“方总,这几天我重新梳理了一下病种选择,有个想法想跟您汇报。”
“说。”
“之前咱们一直盯着肿瘤,但肿瘤的问题在于病种分型太多,治疔方案复杂,服务链条太长,风险太高。”
方辰:“那你的意思是?”
“我建议先从骨科切入。”林栋说,“关节置换、脊柱手术这类,价格差相似,国内手术标准化程度高,术后康复周期可预期,风险可控,适合做第一个样板。”
徐闻在报告中建议的是肿瘤,因为国内肿瘤治疔的性价比优势最明显。
但那是从市场角度分析的。
林栋是从执行角度分析的。
两个角度都没错,但执行层面的优先级更高。
“行,你先写个报告给我。”方辰在电话里同意。
“还有团队搭建的事情,最近我们收到不少简历,我筛了三个人,老板什么时候有空面一下?”
“明天吧。”
“好的。”
挂了电话,方辰靠在火车座上,闭了一会儿眼睛。
林栋发来消息,分别是三个人的简历。
运营岗,于晴,二十五岁,之前在另一家跨境医疗公司做了三年运营,熟悉整个服务流程。
医学岗,陈远,三十二岁,骨科出身,当过几年外科医生,后来转行做医疗咨询。
市场岗,孙一凡,二十八岁,之前在一家海外营销公司做东南亚市场,熟悉当地华语社群。
方辰大致看了一下,三人都很符合目前的须求,就看面试表现如何。
“面试明天上午九点,就在会议室吧。
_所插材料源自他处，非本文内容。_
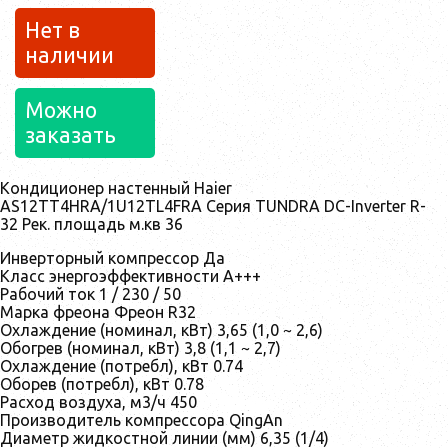
Нет в
наличии
Можно
заказать
Кондиционер настенный Haier
AS12TT4HRA/1U12TL4FRA Серия TUNDRA DC-Inverter R-
32 Рек. площадь м.кв 36
Инверторный компрессор Да
Класс энергоэффективности А+++
Рабочий ток 1 / 230 / 50
Марка фреона Фреон R32
Охлаждение (номинал, кВт) 3,65 (1,0 ~ 2,6)
Обогрев (номинал, кВт) 3,8 (1,1 ~ 2,7)
Охлаждение (потребл), кВт 0.74
Оборев (потребл), кВт 0.78
Расход воздуха, м3/ч 450
Производитель компрессора QingAn
Диаметр жидкостной линии (мм) 6,35 (1/4)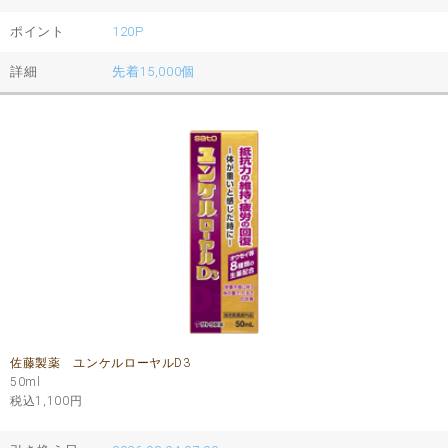
ポイント
120P
詳細
先着15,000個
佐藤製薬 ユンケルローヤルD3
50ml
税込1,100
円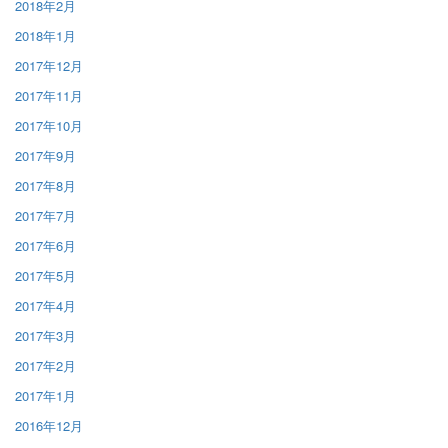
2018年2月
2018年1月
2017年12月
2017年11月
2017年10月
2017年9月
2017年8月
2017年7月
2017年6月
2017年5月
2017年4月
2017年3月
2017年2月
2017年1月
2016年12月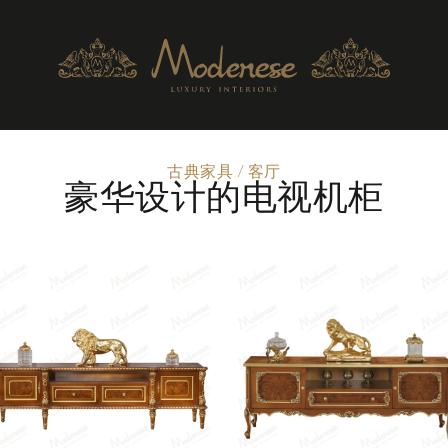
古典家具
/
客厅
豪华设计的电视机柜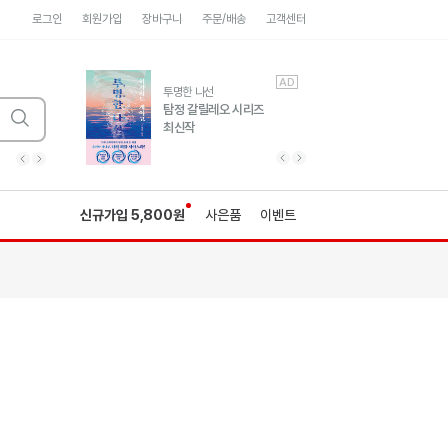
로그인
회원가입
장바구니
주문/배송
고객센터
AD
AD
유럽 도시 기행3
투명한 나선
풍성한 서사와 인문학적
탐정 갈릴레오 시리즈
통찰!
최신작
광고
광고
광고
광고
광고
히가시노게이고 추모
수족관
세네카의 처방전
독하게 돈 공부
성해나 기담집
이전 슬라이드 보기
다음 슬라이드 보기
이전
다음
신규가입 5,800원
사은품
이벤트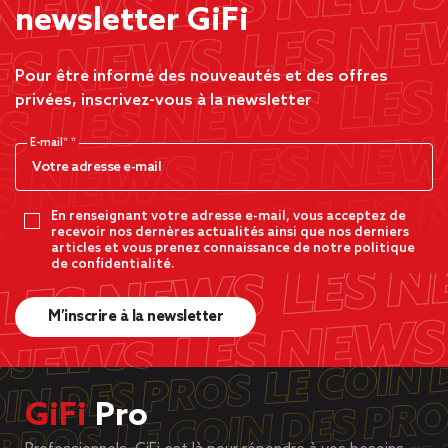
newsletter GiFi
Pour être informé des nouveautés et des offres
privées, inscrivez-vous à la newsletter
E-mail*
En renseignant votre adresse e-mail, vous acceptez de
recevoir nos dernères actualités ainsi que nos derniers
articles et vous prenez connaissance de notre politique
de confidentialité.
M’inscrire à la newsletter
GiFi
Pro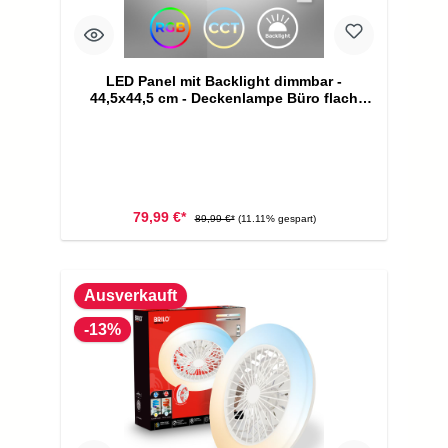
LED Panel mit Backlight dimmbar -
44,5x44,5 cm - Deckenlampe Büro flach
24W 2200lm CCT 3000-6500K
Fernbedienung Memory Timer Nachtlicht |
schwarz
79,99 €*
89,99 €*
(11.11% gespart)
Ausverkauft
-13%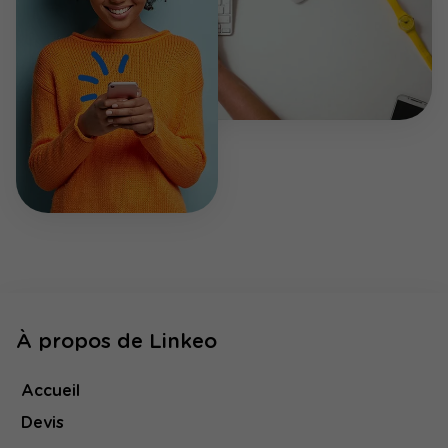
À propos de Linkeo
Accueil
Devis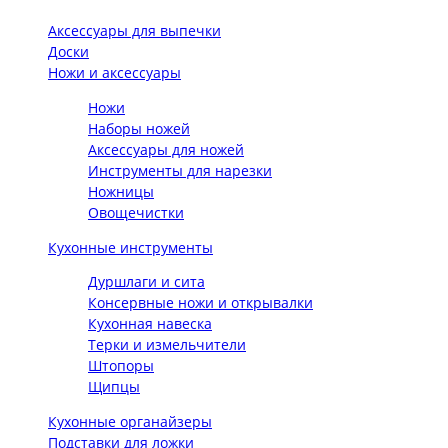
Аксессуары для выпечки
Доски
Ножи и аксессуары
Ножи
Наборы ножей
Аксессуары для ножей
Инструменты для нарезки
Ножницы
Овощечистки
Кухонные инструменты
Дуршлаги и сита
Консервные ножи и открывалки
Кухонная навеска
Терки и измельчители
Штопоры
Щипцы
Кухонные органайзеры
Подставки для ложки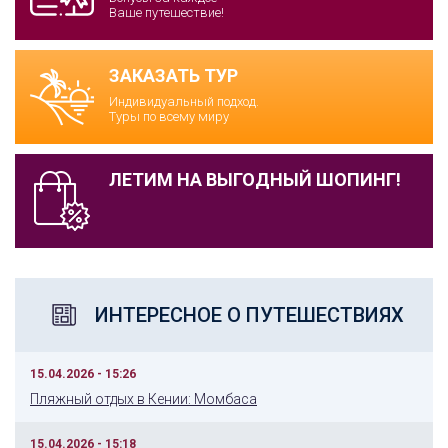
Ваше путешествие!
ЗАКАЗАТЬ ТУР
Индивидуальный подход.
Туры по всему миру
ЛЕТИМ НА ВЫГОДНЫЙ ШОПИНГ!
ИНТЕРЕСНОЕ О ПУТЕШЕСТВИЯХ
15.04.2026 - 15:26
Пляжный отдых в Кении: Момбаса
15.04.2026 - 15:18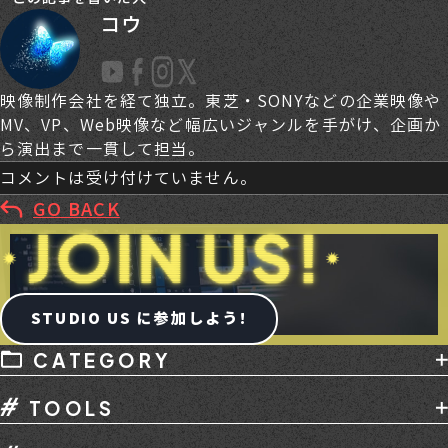
コウ
映像制作会社を経て独立。東芝・SONYなどの企業映像や
MV、VP、Web映像など幅広いジャンルを手がけ、企画か
ら演出まで一貫して担当。
コメントは受け付けていません。
GO BACK
STUDIO US に参加しよう!
CATEGORY
AI
デバイス
メディア掲載
副業
TOOLS
動画編集
動画編集スクール
撮影
講座
Adobe
After Effects
Audition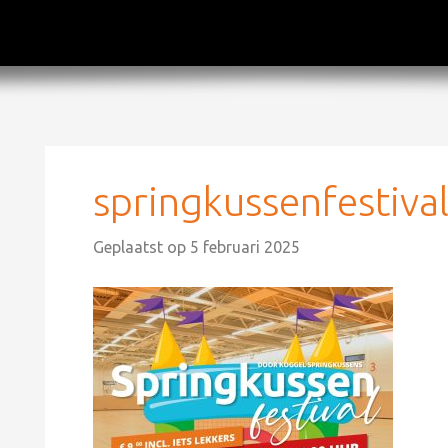
springkussenfestiva
Geplaatst op
5 februari 2025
”
作为日常事务的甩手掌柜,方辰不怎么去新开的公司晃悠。
但现在已经正式开始创业,就不能总在咖啡馆面试了。
目前徐闻负责调研和分析,林栋负责执行和落地,他负责拍板和兜底。
第二天上午九点,方辰准时出现在公司的会议室。
说是会议室,其实就是徐闻租的那间共享办公空间里最大的一间屋子。一张长桌,六把椅子,一面白板,角落里堆着几箱还没拆封的办公用品。
三个人面试完,方辰和林栋在会议室里单独聊了十分钟。
“都还不错,也不嫌弃咱们这里简陋。”
“能实缴资本,老板你在创业企业里面已经是凤毛麟角一样的存在了。”
方辰笑了笑,没说话。
一家企业,尤其是创业公司,最重要的就是要有足够烧的钱。
有些公司注册资金几千万上亿,也就看着唬人,实际上帐上一毛钱都没有。
但方辰觉得既然开公司,就要做好,一千万注册资本金老老实实缴足。
这都是公开的信息。
如果不是系统分期分批发钱,方辰还可以投入更多。
不就是钱嘛,要多少有多少。
当天下午,三份聘用合同全部发出。
团队搭起来了。
互相熟悉之后,方辰带着整个团队飞抵琼州自由港。
刚一落地,南方的热浪扑面而来。
和江城的潮湿不同,这里的空气里带着一股咸腥的海风味。
林栋提前联系好了他在老东家合作过的医疗机构,琼州现代骨科医院。
这家医院在先行区里算是老牌,主打关节置换和运动医学,年手术量在局域内排前列。
设备是进口的,主刀医生有海外进修背景,英语流利。
医院派了一辆商务车来接,不久驶入医疗示范先行区。
白色的楼群在阳光下泛着光,街道宽阔干净,路牌上写着中英双语的标识,安静得象一座大学校园。
几人落车,林栋在方辰旁边介绍道:“这里是全国唯一的医疗特区。”
“走吧。”方辰迈步往里走,语气平淡得象是在逛自家后花园。
林栋在前面带路,一边走一边介绍:“我和这家医院的郑副院长是老朋友了,之前合作过两次,配合起来没问题,东南亚那边有一些华人患者专门飞过来这里就医。”
方辰点了点头,没有多问。
他相信林栋的专业判断,也相信自己的眼光。
林栋这个人,他面试的时候就看出来了。
不吹牛,不画饼,每句话都有依据,每个数字都有来源。
这种人在职场里升不上去,因为不会来事。
但创业恰恰需要这种人。
进了医院大门,郑副院长已经在大厅等着了。